The earth-toned fabrics of the booths and banquettes soften the restaurant’s wooden forms and become a neutral vessel allowing the design to focus on the open kitchen. There, activity revolves around a wood fired oven set against a backdrop of tile reclaimed from inside the kilns of Heath Ceramics.

The restaurant’s soft color tones also allow the colorful Snow Peak cutlery to stand out. “You don’t really notice it off the bat, but they do a lot of fun, bright, anodized colors. So one of the early inspirations was this calm palette with a brilliant pink anodized spork sitting on the table,” Igarashi says, “We took a lot of cues from their product: their aesthetic of being very simple. Nothing is extraneous. Every move that they make for in their products is there for a reason. But it also becomes an aesthetic in itself.”

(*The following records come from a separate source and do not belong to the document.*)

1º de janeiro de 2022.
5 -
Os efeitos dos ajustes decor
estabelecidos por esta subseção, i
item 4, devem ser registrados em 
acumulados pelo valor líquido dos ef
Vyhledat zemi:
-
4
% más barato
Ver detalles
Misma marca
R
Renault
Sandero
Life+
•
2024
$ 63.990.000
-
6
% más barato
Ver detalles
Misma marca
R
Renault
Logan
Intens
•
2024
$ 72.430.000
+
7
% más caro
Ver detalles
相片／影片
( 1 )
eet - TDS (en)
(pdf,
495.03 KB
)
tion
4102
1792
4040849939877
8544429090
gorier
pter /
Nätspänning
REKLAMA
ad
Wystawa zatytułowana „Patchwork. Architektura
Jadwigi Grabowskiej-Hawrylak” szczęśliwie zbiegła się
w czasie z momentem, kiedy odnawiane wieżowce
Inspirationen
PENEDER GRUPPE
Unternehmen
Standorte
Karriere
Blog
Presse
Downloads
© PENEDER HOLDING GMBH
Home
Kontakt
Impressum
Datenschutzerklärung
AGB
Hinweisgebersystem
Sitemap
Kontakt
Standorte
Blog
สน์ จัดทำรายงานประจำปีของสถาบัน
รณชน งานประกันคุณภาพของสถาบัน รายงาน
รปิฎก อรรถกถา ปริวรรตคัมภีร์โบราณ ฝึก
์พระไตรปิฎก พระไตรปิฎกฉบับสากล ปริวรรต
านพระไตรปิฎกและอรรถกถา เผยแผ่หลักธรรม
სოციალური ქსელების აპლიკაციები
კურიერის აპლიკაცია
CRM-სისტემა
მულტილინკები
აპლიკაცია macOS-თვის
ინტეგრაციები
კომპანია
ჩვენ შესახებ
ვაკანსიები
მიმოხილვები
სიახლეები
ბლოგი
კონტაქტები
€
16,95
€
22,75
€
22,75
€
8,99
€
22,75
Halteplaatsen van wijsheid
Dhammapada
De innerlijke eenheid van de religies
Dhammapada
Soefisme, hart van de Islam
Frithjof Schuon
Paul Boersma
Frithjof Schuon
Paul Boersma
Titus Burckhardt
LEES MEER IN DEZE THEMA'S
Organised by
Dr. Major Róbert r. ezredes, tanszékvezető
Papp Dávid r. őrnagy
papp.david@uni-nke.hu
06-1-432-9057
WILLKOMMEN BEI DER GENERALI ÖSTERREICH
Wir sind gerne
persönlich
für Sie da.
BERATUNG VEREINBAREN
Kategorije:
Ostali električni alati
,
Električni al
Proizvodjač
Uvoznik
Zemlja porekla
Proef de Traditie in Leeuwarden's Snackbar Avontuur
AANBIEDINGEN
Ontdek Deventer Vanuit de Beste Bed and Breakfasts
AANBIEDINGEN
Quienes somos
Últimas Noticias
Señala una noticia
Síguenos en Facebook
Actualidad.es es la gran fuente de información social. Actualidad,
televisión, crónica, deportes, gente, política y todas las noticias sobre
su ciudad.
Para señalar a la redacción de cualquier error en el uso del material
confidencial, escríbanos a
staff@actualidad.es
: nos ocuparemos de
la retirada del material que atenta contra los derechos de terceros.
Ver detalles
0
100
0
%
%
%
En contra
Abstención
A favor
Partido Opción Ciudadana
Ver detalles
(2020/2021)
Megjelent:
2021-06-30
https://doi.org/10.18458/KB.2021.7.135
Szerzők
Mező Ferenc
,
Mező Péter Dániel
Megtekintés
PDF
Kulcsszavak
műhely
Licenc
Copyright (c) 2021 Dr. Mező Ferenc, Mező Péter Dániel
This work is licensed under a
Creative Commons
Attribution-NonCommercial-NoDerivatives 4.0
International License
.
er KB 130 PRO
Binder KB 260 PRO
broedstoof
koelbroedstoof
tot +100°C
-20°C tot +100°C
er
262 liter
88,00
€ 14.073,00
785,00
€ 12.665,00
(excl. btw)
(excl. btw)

interior of lively restaurant with wooden interior
COURTESY AJ MEEKER
exterior dining area with firepit
COURTESY AJ MEEKER

The covered outdoor space was a late addition. “It just became so clear that they needed an outdoor space, where they can pitch a tent, set up a camp stove, and eat some good food around the fire,” Igarashi says. Of course, adding the covered pavilion became an even smarter decision with social distancing rules during the pandemic, and has helped Takibi to continue to welcome guests. Yet the design of Snow Peak’s combined store, offices, and restaurant were always about a larger idea.

“We look at ourselves as a gathering company,” Andersen says. “It’s really a place where we think people can come together, often around a fire, often around good food for a comfortable experience that’s grounded in nature and allows people to have more genuine connection with one another. That sense of community informs all that we do, whether it’s the way we design at our spaces or how our products are designed: as vessels to create connections.”